» YOUR INSTRUCTIONS
When the word "Vila" shows up in a line of the records below, copy that line.

» SUPPLIED ENTRIES
- - -

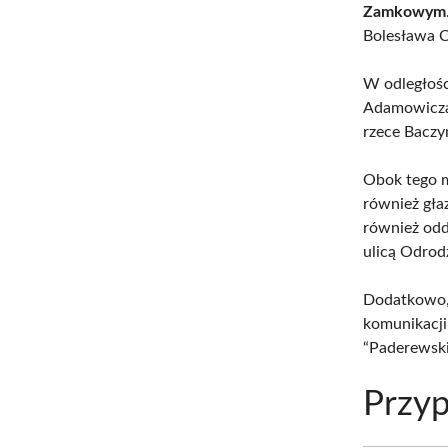
Zamkowym
Bolesława 
W odległoś
Adamowicza,
rzece Baczy
Obok tego m
również gła
również odd
ulicą Odrod
Dodatkowo, 
komunikacji
“Paderewski
Przyp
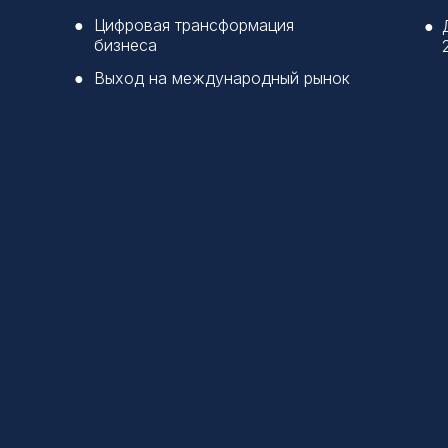
●
Цифровая трансформация
●
бизнеса
●
Выход на международный рынок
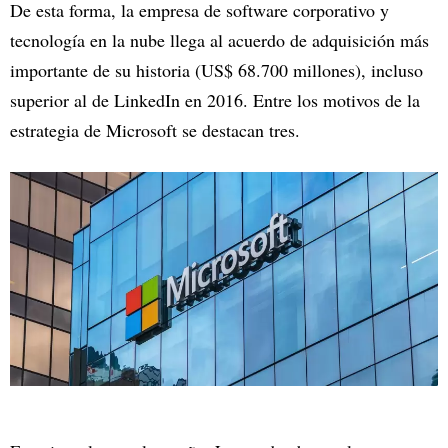
De esta forma, la empresa de software corporativo y
tecnología en la nube llega al acuerdo de adquisición más
importante de su historia (US$ 68.700 millones), incluso
superior al de LinkedIn en 2016. Entre los motivos de la
estrategia de Microsoft se destacan tres.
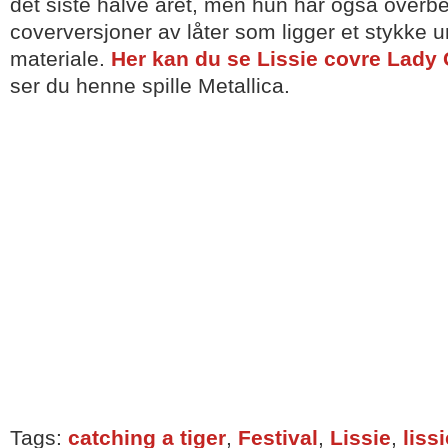
det siste halve året, men hun har også overb
coverversjoner av låter som ligger et stykke
materiale.
Her kan du se Lissie covre Lady
ser du henne spille Metallica.
Tags:
catching a tiger
,
Festival
,
Lissie
,
liss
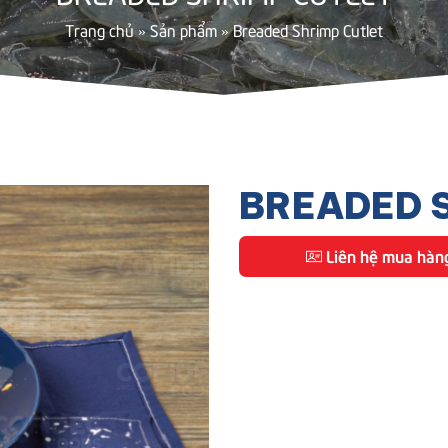
Trang chủ
»
Sản phẩm
»
Breaded Shrimp Cutlet
BREADED 
Liên hệ mua hàn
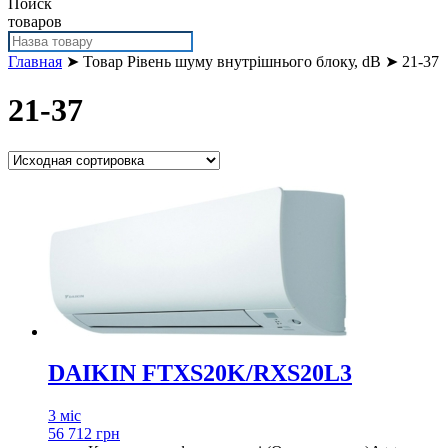
Поиск
товаров
Главная
➤ Товар Рівень шуму внутрішнього блоку, dB ➤ 21-37
21-37
DAIKIN FTXS20K/RXS20L3
3 міс
56 712 грн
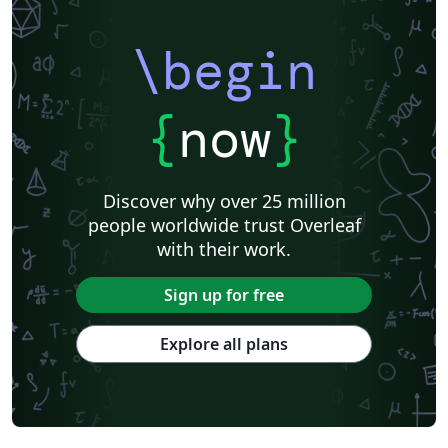
\begin
{
now
}
Discover why over 25 million
people worldwide trust Overleaf
with their work.
Sign up for free
Explore all plans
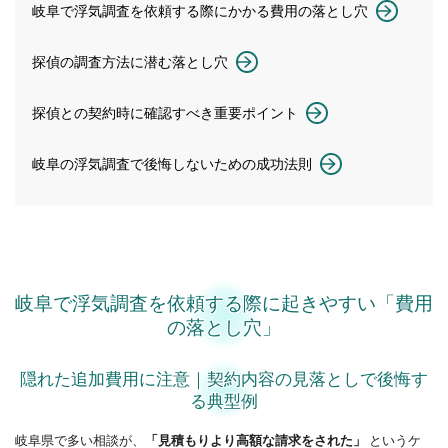
岐阜で浮気調査を依頼する際にかかる費用の落とし穴
探偵の調査方法に潜む落とし穴
探偵との契約時に確認すべき重要ポイント
岐阜の浮気調査で後悔しないための成功法則
岐阜で浮気調査を依頼する際に起きやすい「費用
の落とし穴」
隠れた追加費用に注意｜契約内容の見落としで後悔す
る典型例
岐阜県で多い相談が、
「見積もりより高額な請求をされた」
というケ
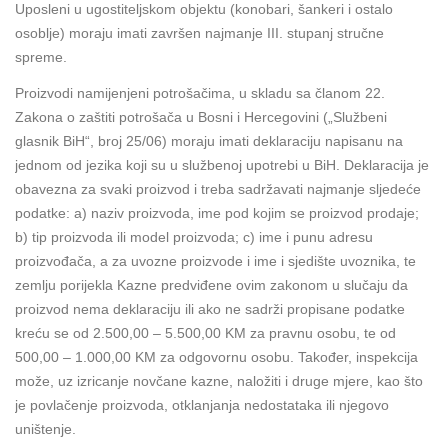
Uposleni u ugostiteljskom objektu (konobari, šankeri i ostalo
osoblje) moraju imati završen najmanje III. stupanj stručne
spreme.
Proizvodi namijenjeni potrošačima, u skladu sa članom 22.
Zakona o zaštiti potrošača u Bosni i Hercegovini („Službeni
glasnik BiH“, broj 25/06) moraju imati deklaraciju napisanu na
jednom od jezika koji su u službenoj upotrebi u BiH. Deklaracija je
obavezna za svaki proizvod i treba sadržavati najmanje sljedeće
podatke: a) naziv proizvoda, ime pod kojim se proizvod prodaje;
b) tip proizvoda ili model proizvoda; c) ime i punu adresu
proizvođača, a za uvozne proizvode i ime i sjedište uvoznika, te
zemlju porijekla Kazne predviđene ovim zakonom u slučaju da
proizvod nema deklaraciju ili ako ne sadrži propisane podatke
kreću se od 2.500,00 – 5.500,00 KM za pravnu osobu, te od
500,00 – 1.000,00 KM za odgovornu osobu. Također, inspekcija
može, uz izricanje novčane kazne, naložiti i druge mjere, kao što
je povlačenje proizvoda, otklanjanja nedostataka ili njegovo
uništenje.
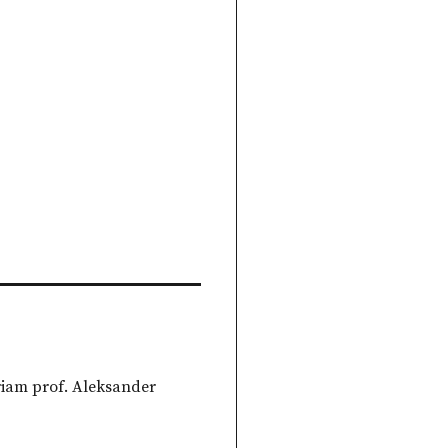
iam prof. Aleksander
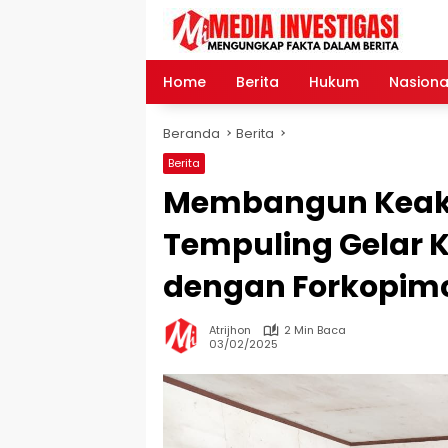
Langsung
ke
konten
Home
Berita
Hukum
Nasiona
Beranda
Berita
Berita
Membangun Keakr
Tempuling Gelar K
dengan Forkopi
Atrijhon
2 Min Baca
03/02/2025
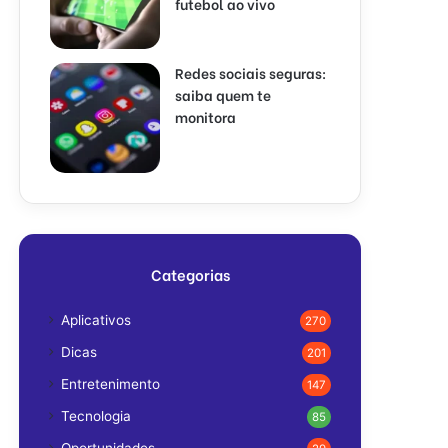
futebol ao vivo
Redes sociais seguras:
saiba quem te
monitora
Categorias
Aplicativos
270
Dicas
201
Entretenimento
147
Tecnologia
85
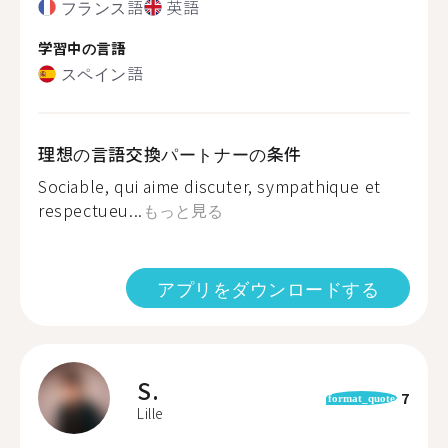
フランス語
英語
学習中の言語
スペイン語
理想の言語交換パートナーの条件
Sociable, qui aime discuter, sympathique et
respectueu...
もっと見る
アプリをダウンロードする
S.
7
format_quote
Lille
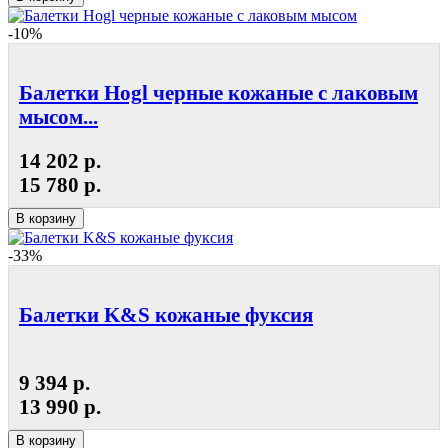
-10%
Балетки Hogl черные кожаные с лаковым
мысом...
14 202 р.
15 780 р.
В корзину
-33%
Балетки K&S кожаные фуксия
9 394 р.
13 990 р.
В корзину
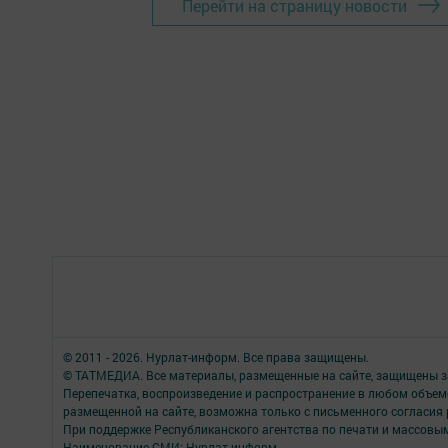
Перейти на страницу новости
© 2011 - 2026. Нурлат-⁠информ. Все права защищены.
© ТАТМЕДИА. Все материалы, размещенные на сайте, защищены з
Перепечатка, воспроизведение и распространение в любом объе
размещенной на сайте, возможна только с письменного согласия
При поддержке Республиканского агентства по печати и массов
Наименование СМИ: Нурлат-⁠информ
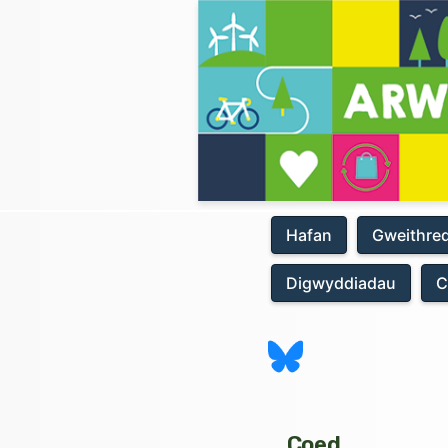
Hafan
Gweithre
Digwyddiadau
C
Coed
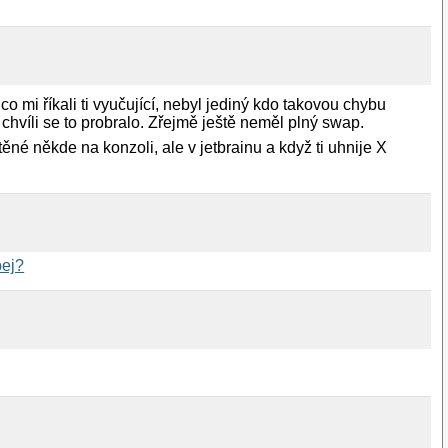
co mi říkali ti vyučující, nebyl jediný kdo takovou chybu
 chvíli se to probralo. Zřejmě ještě neměl plný swap.
né někde na konzoli, ale v jetbrainu a když ti uhnije X
bej?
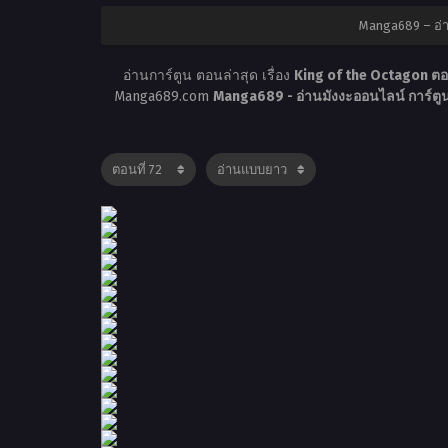
Manga689 – อ่า
อ่านการ์ตูน ตอนล่าสุด เรื่อง
King of the Octagon ตอ
Manga689.com
Manga689 - อ่านมังงะออนไลน์ การ์ต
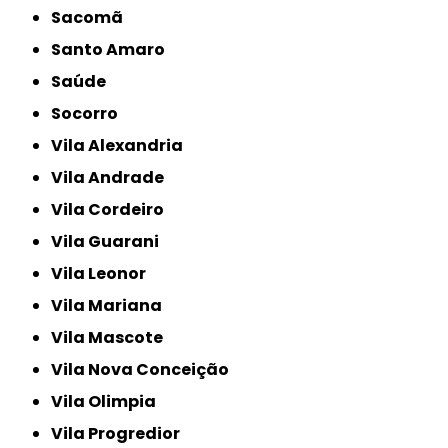
Sacomã
Santo Amaro
Saúde
Socorro
Vila Alexandria
Vila Andrade
Vila Cordeiro
Vila Guarani
Vila Leonor
Vila Mariana
Vila Mascote
Vila Nova Conceição
Vila Olimpia
Vila Progredior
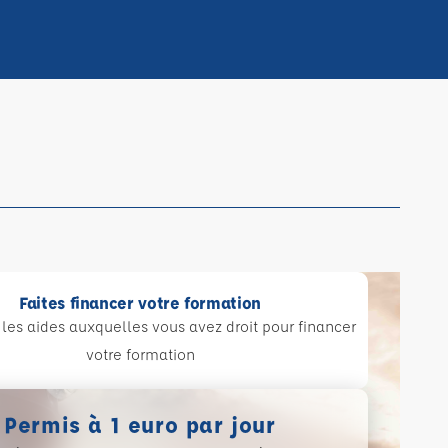
Faites financer votre formation
les aides auxquelles vous avez droit pour financer
votre formation
Permis à 1 euro par jour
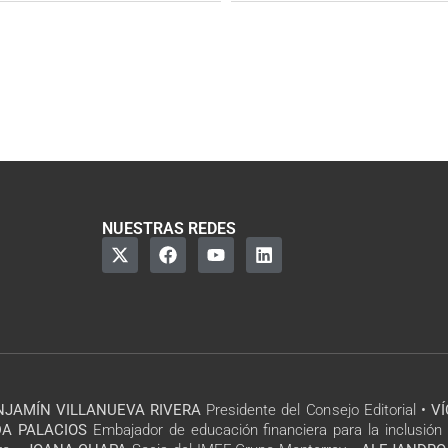
NUESTRAS REDES
NJAMÍN VILLANUEVA RIVERA
Presidente del Consejo Editorial •
V
A PALACIOS
Embajador de educación financiera para la inclusión 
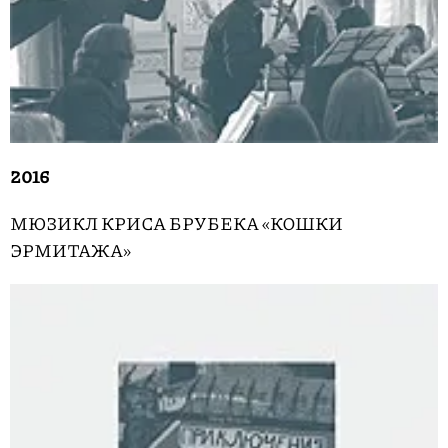
2016
МЮЗИКЛ КРИСА БРУБЕКА «КОШКИ
ЭРМИТАЖА»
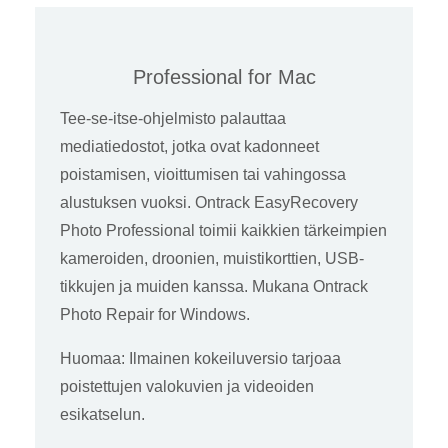
Professional for Mac
Tee-se-itse-ohjelmisto palauttaa
mediatiedostot, jotka ovat kadonneet
poistamisen, vioittumisen tai vahingossa
alustuksen vuoksi. Ontrack EasyRecovery
Photo Professional toimii kaikkien tärkeimpien
kameroiden, droonien, muistikorttien, USB-
tikkujen ja muiden kanssa. Mukana Ontrack
Photo Repair for Windows.
Huomaa: Ilmainen kokeiluversio tarjoaa
poistettujen valokuvien ja videoiden
esikatselun.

- - -

» WRITTEN REPLY
Vila Alexandria
Vila Andrade
Vila Cordeiro
Vila Guarani
Vila Leonor
Vila Mariana
Vila Mascote
Vila Nova Conceição
Vila Olimpia
Vila Progredior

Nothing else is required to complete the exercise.